Team-first language
We recently had to communicate to a larger part of our organization how we work at Aftenposten, and we thought it could be interesting to share the language used to do so.
Imagine that something went well. Maybe you, the individual, implemented some highly requested new feature. You might be proud of the work you did, so want to share it with others. It’s easy to use “I” in these situations, because after all, you, the individual, did the work. But rarely you were the only person involved. There was probably designs made by a designer, or feature descriptions by product people, or input from users. So instead of using “I”, you can use “we” to signify that it was an effort made by your team. Using “we” encourages the wider audience to raise questions related to the feature to the whole team, through your typical feature request/feedback channels. Using “I” implies that you are the single point of communication for that feature, and suddenly you start getting side-channel requests, and the bus-factor goes down to 1. You, the individual, are now responsible for all those messages rather than you, the team.

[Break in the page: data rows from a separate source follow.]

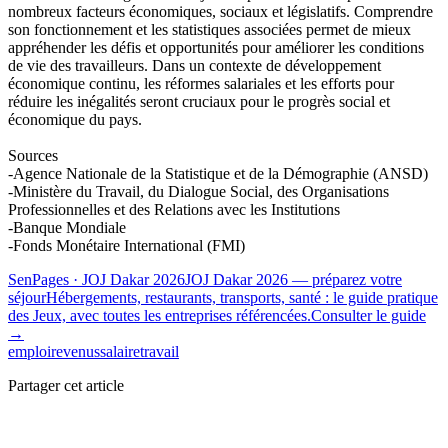
nombreux facteurs économiques, sociaux et législatifs. Comprendre
son fonctionnement et les statistiques associées permet de mieux
appréhender les défis et opportunités pour améliorer les conditions
de vie des travailleurs. Dans un contexte de développement
économique continu, les réformes salariales et les efforts pour
réduire les inégalités seront cruciaux pour le progrès social et
économique du pays.
Sources
-Agence Nationale de la Statistique et de la Démographie (ANSD)
-Ministère du Travail, du Dialogue Social, des Organisations
Professionnelles et des Relations avec les Institutions
-Banque Mondiale
-Fonds Monétaire International (FMI)
SenPages
· JOJ Dakar 2026
JOJ Dakar 2026 — préparez votre
séjour
Hébergements, restaurants, transports, santé : le guide pratique
des Jeux, avec toutes les entreprises référencées.
Consulter le guide
→
emploi
revenus
salaire
travail
Partager cet article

That being said, sometimes there is something personal to a particular person: perhaps they have had some experience doing in a particular thing in the past. In those cases it makes sense to signify that a particular person has the knowledge. But the goal should be that if there is some knowledge that a single person has, it should be shared with the team when applicable and become collective knowledge.
Just as with things going well, when something goes wrong, the team is responsible for things breaking. Maybe a code review wasn’t as thorough as it should’ve been, maybe the designs weren’t optimized for smaller screens. No singular person should be held accountable for problems, it should be shared by the team. So when you’re writing to people outside your team, use “we”, not “I”. Particularly during incidents, it is important that you don’t focus too hard on who did something incorrectly, but rather what was done incorrectly. Not only the singular person should be learning from incidents, but the whole team.
Frodo Baggins tried to bear the most evil item in middle earth, and without his team carrying him up the mountain, or drawing the eye of Sauron, he would’ve failed. Your team is there to help you, to take you further than you could go alone, and to give you words of wisdom and courage when things go wrong. And when things go right, they’re the ones that you should be dancing on the tables with.